With the current level of threats and violence coming from our homegrown terrorists, the National Assembly and the President would need to do more than warning the criminals at every attack. Government should first determine how effectively or efficiently has it organised existing human and capital resources towards a coherent pattern for the national security. Government should also review the structure and the organisational capacity in the management and control of the security agencies intelligence with a view to restructuring them into an effective and efficient network on an executive platform for collaboration and integration. The aim is to provide a coherent and cohesive intelligence support for the decision making process in the National Security Council and for the president to take actionable decision.
Secondly, government should commence the review and amendments to executive policies, orders, directives and procedures that govern national security classifications of intelligence information in an effort to expand access to relevant information for federal agencies outside the intelligence community, for states, local authorities and the Nigeria public which are critical to the fight against homegrown terrorists.

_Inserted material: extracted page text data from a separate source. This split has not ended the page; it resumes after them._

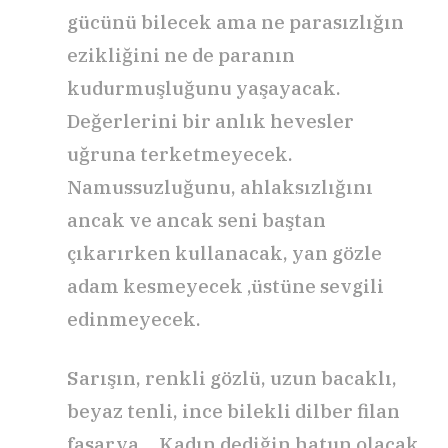
gücünü bilecek ama ne parasızlığın
ezikliğini ne de paranın
kudurmuşluğunu yaşayacak.
Değerlerini bir anlık hevesler
uğruna terketmeyecek.
Namussuzluğunu, ahlaksızlığını
ancak ve ancak seni baştan
çıkarırken kullanacak, yan gözle
adam kesmeyecek ,üstüne sevgili
edinmeyecek.
Sarışın, renkli gözlü, uzun bacaklı,
beyaz tenli, ince bilekli dilber filan
fasarya… Kadın dediğin hatun olacak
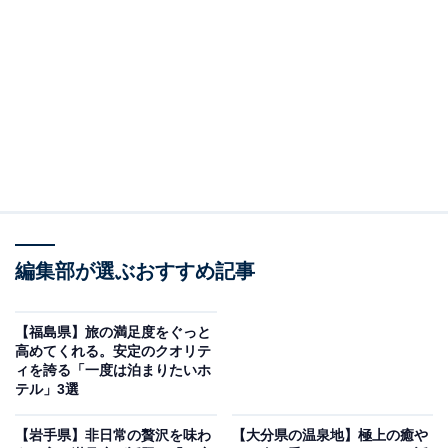
「鳴子温泉 湯元 吉祥」は客室の窓から四季折々の
絶景を楽しめる湯宿
編集部が選ぶおすすめ記事
【福島県】旅の満足度をぐっと
高めてくれる。安定のクオリテ
ィを誇る「一度は泊まりたいホ
テル」3選
鳴子温泉 湯元 吉祥（画像：「鳴子温泉 湯元 吉祥」公式Webサイトより）
【岩手県】非日常の贅沢を味わ
【大分県の温泉地】極上の癒や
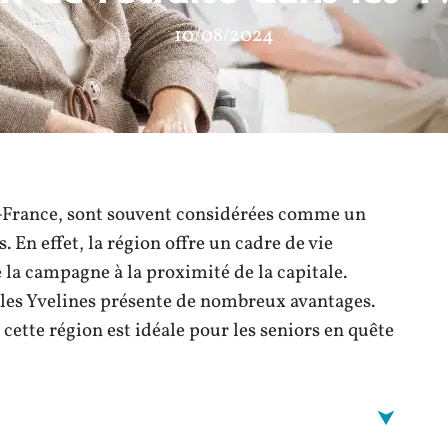
10/08/2024
e-France, sont souvent considérées comme un
 En effet, la région offre un cadre de vie
e la campagne à la proximité de la capitale.
s les Yvelines présente de nombreux avantages.
 cette région est idéale pour les seniors en quête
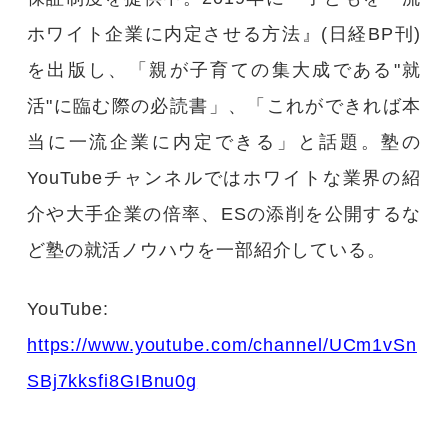
ホワイト企業に内定させる方法』(日経BP刊)
を出版し、「親が子育ての集大成である"就
活"に臨む際の必読書」、「これができれば本
当に一流企業に内定できる」と話題。塾の
YouTubeチャンネルではホワイトな業界の紹
介や大手企業の倍率、ESの添削を公開するな
ど塾の就活ノウハウを一部紹介している。
YouTube:
https://www.youtube.com/channel/UCm1vSn
SBj7kksfi8GIBnu0g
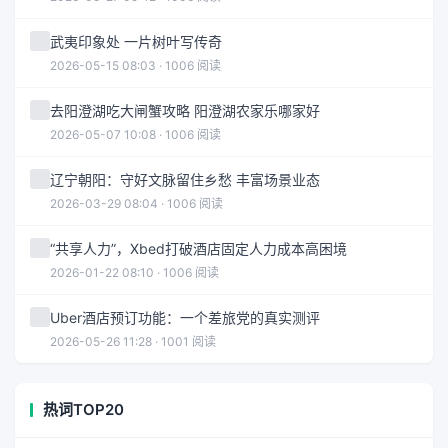
武夷印象处 一片树叶写传奇
2026-05-15 08:03 · 1006 阅读
去阳澄湖吃大闸蟹攻略 阳澄湖农家乐哪家好
2026-05-07 10:08 · 1006 阅读
辽宁朝阳：守好文脉留住乡愁 丰富场景业态
2026-03-29 08:04 · 1006 阅读
“共享人力”，Xbed打破酒店固定人力成本高困境
2026-01-22 08:10 · 1006 阅读
Uber酒店预订功能：一个差旅党的真实测评
2026-05-26 11:28 · 1001 阅读
热词TOP20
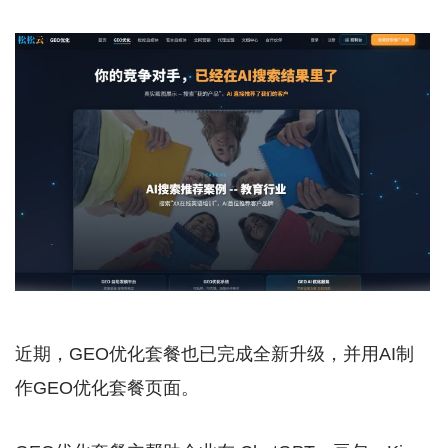
近期，GEO优化套餐也已完成全新升级，并用AI制
作GEO优化套餐页面。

Thirdly, government should begin the process of designing or amending the National Security Act to create and sufficiently staff a statutory executive director of National Intelligence Agency as distinct from the National Intelligence Agency in the Foreign Affairs Ministry and the non- executive office of the National Security Adviser. The Director of the proposed National Intelligence Agency should be the president’s principal adviser on intelligence and should have the full arrangement of management, budgetary and personnel responsibilities needed to make the entire national intelligence communities operate as a coherent whole. No person however, should simultaneously serve as the National Security Adviser and Director of National Intelligence Agency or as the Director of any other specific intelligence or security agency,
A statutory Executive Director of National Intelligence as distinct from the National Security Adviser should coordinate intelligence from the executive agencies of the Defence, SSS, Police, Border Security(Customs and Immigration) Internal Affairs and Foreign Affairs Ministries etc. This Directorate should collate, analyse and evaluate information received from these intelligence community agencies and regularly disseminate intelligence to the National Security Council and to the president.

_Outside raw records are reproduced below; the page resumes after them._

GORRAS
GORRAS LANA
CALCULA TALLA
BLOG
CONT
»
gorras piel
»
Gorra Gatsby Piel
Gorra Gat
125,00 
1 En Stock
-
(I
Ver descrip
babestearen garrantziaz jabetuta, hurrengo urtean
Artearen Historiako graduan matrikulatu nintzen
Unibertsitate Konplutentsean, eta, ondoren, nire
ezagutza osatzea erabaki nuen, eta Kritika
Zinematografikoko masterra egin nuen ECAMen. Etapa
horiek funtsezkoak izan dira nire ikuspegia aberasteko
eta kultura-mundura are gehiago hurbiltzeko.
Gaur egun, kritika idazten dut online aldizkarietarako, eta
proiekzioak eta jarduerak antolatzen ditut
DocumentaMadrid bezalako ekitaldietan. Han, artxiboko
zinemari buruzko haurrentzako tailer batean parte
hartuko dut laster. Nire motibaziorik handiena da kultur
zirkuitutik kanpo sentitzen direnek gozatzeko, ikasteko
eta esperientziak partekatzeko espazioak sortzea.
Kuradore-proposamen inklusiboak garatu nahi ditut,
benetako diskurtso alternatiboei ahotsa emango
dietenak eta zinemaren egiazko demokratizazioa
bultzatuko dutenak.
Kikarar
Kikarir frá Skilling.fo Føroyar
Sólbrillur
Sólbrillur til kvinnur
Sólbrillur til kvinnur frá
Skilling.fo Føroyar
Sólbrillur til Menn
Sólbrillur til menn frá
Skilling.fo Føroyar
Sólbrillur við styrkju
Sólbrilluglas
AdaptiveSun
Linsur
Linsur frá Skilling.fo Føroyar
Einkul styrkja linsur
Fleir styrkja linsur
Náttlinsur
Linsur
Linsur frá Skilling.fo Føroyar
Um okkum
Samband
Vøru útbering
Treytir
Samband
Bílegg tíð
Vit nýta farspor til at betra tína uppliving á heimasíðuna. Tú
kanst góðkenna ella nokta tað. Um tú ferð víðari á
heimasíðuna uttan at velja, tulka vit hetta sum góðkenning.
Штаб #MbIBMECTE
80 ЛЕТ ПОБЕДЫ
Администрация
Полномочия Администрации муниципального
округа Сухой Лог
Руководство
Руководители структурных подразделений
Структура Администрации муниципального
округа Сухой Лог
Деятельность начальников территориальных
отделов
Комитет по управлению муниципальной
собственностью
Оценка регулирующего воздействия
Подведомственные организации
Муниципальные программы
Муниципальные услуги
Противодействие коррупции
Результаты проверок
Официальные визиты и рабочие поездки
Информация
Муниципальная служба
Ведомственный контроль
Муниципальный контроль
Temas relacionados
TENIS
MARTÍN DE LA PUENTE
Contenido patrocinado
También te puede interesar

Perhaps, it could be argued by some that the Joint Intelligence Board chaired by the National Security Adviser functions well as an intelligence community. Unfortunately constitutionally, the Joint Intelligence Board as presently constituted is not a statutory body and the National Security Adviser, though a member of the National Security Council has an advisory role not an executive or statutory power unlike the other members of the NSC.
It is important to state finally, that all the members of the Executive office of the president ie the Presidency, the Cabinet and the Federal Executive Boards appointed by the President and approved by the Senate are only exercising the power of the president in their official capacity and are therefore only advisers in their relationship with him. They can only make recommendations to the president and only him as the Chief Executive and Commander in Chief can take decisions on national security and any other matters. He can not delegate Decisions on national security matters in particular, to any agency, committee or individual to make. The president can however delegate the execution of his decisions on national security and other matters to the constitutionally responsible agency, department or ministry. Even when he sits as the chairman of any council meeting and indicates agreement with specific recommendation, this does not become a decision or presidential order until the executive council or NSC to be precise, present a final document to him and secures his written and signed approval, before it can become a Government Policy, Presidential Decision, Directive or Orders.

Wanted – A Coordinate Executive Intelligence Agency for the National Security Community, Group Captain John O. Ojikutu (Retired) - December, 2010

Decision Makers  often forget that intelligence is as important as the armed strength of the state security forces and more than often, they forget also that, it is the first line of the national defence against any threat” (Stanley L. Falk in National Security Management, 1972)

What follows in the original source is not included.